This invention relates to improved paper products and to methods of making the same. In particular, this invention relates to paper products stock-sized with polyethylene and rosin, and to methods of making the same.
Stock-sizing or internal sizing of paper products is performed to improved the resistance of the products to penetration by gases and liquids and has long been known in the papermaking art. In this process, the sizing agent usually rosinis added to an aqueous suspension of the fibers from which the paper is to be formed, and is then deposited onto the fibers prior to the formation of the fibrous web.
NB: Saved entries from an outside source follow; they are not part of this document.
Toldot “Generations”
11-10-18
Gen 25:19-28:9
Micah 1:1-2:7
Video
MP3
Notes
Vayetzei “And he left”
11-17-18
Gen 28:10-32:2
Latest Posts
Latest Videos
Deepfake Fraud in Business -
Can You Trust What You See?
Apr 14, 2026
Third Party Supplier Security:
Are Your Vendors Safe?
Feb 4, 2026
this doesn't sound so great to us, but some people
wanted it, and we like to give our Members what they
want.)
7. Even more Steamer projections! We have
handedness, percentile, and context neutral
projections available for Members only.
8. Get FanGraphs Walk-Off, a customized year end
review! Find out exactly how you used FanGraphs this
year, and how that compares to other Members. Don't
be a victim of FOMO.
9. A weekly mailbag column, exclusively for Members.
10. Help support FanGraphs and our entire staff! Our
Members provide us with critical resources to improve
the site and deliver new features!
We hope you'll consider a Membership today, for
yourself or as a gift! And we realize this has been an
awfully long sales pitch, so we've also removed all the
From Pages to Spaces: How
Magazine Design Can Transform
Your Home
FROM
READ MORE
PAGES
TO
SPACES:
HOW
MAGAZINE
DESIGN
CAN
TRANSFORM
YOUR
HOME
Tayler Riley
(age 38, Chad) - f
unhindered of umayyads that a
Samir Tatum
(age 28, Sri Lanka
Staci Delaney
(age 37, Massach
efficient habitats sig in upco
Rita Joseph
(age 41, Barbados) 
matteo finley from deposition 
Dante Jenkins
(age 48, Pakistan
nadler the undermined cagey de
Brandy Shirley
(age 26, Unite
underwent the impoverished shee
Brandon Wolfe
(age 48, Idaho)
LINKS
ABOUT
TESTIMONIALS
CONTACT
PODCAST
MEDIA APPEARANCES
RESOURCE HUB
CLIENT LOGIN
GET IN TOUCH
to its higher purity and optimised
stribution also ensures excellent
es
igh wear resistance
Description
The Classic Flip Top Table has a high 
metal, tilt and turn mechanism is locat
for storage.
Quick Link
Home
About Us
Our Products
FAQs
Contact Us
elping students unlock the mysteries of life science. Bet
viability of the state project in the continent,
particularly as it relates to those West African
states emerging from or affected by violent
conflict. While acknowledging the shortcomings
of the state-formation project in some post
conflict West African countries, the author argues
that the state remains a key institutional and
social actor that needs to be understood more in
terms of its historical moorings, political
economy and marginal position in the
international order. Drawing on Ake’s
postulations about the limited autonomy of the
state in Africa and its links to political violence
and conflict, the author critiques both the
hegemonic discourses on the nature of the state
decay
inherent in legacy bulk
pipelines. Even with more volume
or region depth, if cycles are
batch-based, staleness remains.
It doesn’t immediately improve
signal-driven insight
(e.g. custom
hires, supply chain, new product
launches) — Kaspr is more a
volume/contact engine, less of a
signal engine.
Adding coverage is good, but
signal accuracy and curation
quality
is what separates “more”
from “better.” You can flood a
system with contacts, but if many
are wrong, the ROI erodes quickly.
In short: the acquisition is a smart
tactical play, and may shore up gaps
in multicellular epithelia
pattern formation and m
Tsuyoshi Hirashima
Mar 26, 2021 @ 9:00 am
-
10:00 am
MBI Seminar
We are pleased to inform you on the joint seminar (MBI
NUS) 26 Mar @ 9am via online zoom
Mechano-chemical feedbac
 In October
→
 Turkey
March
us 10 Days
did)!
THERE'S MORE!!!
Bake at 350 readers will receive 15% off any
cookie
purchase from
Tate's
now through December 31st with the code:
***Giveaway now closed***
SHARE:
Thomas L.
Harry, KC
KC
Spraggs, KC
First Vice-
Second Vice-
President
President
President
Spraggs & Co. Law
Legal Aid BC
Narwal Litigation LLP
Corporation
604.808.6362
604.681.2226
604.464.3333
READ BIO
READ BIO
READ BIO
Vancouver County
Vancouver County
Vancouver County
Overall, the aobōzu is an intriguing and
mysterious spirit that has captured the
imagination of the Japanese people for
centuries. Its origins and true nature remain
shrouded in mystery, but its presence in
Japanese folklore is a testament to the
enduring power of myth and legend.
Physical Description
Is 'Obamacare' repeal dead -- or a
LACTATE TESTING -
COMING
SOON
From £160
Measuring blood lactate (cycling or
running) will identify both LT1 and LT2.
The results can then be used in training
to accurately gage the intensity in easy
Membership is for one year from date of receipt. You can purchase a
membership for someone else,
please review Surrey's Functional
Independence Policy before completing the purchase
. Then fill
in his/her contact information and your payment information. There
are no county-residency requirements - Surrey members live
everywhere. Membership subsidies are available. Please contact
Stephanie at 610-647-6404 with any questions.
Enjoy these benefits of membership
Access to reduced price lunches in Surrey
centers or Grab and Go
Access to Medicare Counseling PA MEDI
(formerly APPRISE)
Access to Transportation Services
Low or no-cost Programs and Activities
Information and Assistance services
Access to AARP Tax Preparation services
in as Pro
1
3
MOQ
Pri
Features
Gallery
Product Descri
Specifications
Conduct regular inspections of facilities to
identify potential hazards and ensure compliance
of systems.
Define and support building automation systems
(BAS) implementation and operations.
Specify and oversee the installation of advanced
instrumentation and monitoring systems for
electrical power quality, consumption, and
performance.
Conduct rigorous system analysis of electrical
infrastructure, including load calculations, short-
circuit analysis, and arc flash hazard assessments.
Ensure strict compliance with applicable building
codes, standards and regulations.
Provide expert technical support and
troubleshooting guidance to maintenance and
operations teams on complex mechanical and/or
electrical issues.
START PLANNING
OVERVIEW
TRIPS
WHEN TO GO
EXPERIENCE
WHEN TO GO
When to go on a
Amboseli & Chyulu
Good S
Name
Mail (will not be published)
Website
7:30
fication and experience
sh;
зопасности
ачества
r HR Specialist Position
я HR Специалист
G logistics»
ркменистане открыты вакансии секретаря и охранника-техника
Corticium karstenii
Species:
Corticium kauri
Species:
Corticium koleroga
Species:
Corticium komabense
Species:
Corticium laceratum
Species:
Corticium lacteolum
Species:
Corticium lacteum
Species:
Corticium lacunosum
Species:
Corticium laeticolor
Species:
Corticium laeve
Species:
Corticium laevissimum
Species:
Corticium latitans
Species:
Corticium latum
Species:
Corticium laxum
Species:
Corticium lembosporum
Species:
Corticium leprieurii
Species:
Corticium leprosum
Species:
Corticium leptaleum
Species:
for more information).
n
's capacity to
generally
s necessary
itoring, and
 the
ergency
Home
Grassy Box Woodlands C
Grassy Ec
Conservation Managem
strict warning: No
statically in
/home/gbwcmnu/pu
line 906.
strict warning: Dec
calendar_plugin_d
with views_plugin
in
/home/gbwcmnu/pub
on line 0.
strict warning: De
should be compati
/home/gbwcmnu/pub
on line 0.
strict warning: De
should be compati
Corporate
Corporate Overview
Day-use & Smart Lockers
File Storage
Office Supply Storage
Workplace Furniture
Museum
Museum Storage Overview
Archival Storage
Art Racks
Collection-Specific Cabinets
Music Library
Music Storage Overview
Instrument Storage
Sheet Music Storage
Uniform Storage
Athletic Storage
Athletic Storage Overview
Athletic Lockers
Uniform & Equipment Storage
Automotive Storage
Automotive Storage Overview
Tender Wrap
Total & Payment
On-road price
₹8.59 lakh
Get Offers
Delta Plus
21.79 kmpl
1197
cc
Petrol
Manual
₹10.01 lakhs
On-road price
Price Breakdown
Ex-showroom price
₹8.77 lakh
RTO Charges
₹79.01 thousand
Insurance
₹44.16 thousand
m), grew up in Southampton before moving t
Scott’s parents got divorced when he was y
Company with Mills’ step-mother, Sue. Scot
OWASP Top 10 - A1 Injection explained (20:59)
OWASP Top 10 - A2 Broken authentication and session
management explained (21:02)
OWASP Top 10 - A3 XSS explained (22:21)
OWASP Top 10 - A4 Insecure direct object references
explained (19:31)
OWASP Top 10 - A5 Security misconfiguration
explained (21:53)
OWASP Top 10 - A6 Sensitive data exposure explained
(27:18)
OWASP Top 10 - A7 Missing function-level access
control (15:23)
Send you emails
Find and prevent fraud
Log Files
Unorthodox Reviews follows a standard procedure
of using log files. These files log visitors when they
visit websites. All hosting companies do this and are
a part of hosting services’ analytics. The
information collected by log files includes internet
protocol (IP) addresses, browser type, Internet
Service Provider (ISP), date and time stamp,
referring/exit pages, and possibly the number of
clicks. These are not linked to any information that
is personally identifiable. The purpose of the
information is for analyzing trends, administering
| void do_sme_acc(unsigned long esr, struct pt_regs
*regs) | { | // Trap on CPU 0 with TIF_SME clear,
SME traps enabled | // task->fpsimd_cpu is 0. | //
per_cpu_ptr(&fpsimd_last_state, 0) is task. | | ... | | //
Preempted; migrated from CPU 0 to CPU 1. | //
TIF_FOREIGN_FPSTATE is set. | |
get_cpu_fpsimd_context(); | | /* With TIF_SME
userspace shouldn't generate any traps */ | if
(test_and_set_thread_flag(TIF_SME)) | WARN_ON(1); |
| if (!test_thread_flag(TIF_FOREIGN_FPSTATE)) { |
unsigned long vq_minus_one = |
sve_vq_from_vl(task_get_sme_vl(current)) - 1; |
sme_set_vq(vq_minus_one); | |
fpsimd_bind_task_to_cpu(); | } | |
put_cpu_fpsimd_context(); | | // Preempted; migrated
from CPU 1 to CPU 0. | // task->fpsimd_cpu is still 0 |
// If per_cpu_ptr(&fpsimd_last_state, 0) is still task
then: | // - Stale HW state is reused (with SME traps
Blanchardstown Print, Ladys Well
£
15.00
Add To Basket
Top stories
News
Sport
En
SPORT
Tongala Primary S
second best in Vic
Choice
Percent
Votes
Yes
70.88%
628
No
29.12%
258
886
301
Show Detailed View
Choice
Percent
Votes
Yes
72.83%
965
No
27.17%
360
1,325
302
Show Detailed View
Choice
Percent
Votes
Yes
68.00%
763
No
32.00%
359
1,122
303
The paper products may be hard-sized, that is, they may have a degree of sizing equivalent to that obtained by adding from about 35% of rosin based on the oven dry weight of the fibers, or may be slack-sized, that is, they may have a degree of sizing equivalent to that obtained with less than about 3% by weight of rosin, depending on the properties desired in the final product.
It has been suggested in US. Patent 2,739,058 that conventional sizing agents such as rosin be replaced by polyethylene added to the aqueous fiber suspension in the form of an aqueous dispersion of polyethylene solids. The
polyethylene sizing agent is of principal utility in improving the hue and brightness of sized paper products produced using polyethylene sizing agents, since even high grade rosin materials have color and-impart color to papers to which they are added, whereas polyethylene solids can be made uniformly white and interfere little with the optical properties of the final paper product. The degree of sizing effected by a given quantity of polyethylene sizing agent in a paper product is about the same as the degree of sizing effected by the same quantity of rosin added to the pulp suspension, particularly at high sizing levels.
It has now been found that when paper products are sized with a sizing agent comprising both rosin and polyethylene solids, a higher degree of sizing can be obtained per unit Weight of sizing agent added than is possible using either rosin alone or polyethylene alone. For example,
the addition of 1% of rosin and of 0.5% by weight of polyethylene solids in combination as a sizing agent produces the same degree of sizing as is achievable with 3 or more percent of rosin alone or with even still larger quantities of polyethylene solids alone. The effects of this combination are more than additive: the degree of sizing effected by such a combination of 1% of rosin and 0.5% of polyethylene solids far exceeds the effect expected from observations of the degree of sizing brought about by addition of 1% of rosin or addition of 0.5 of polyethylene solids separately.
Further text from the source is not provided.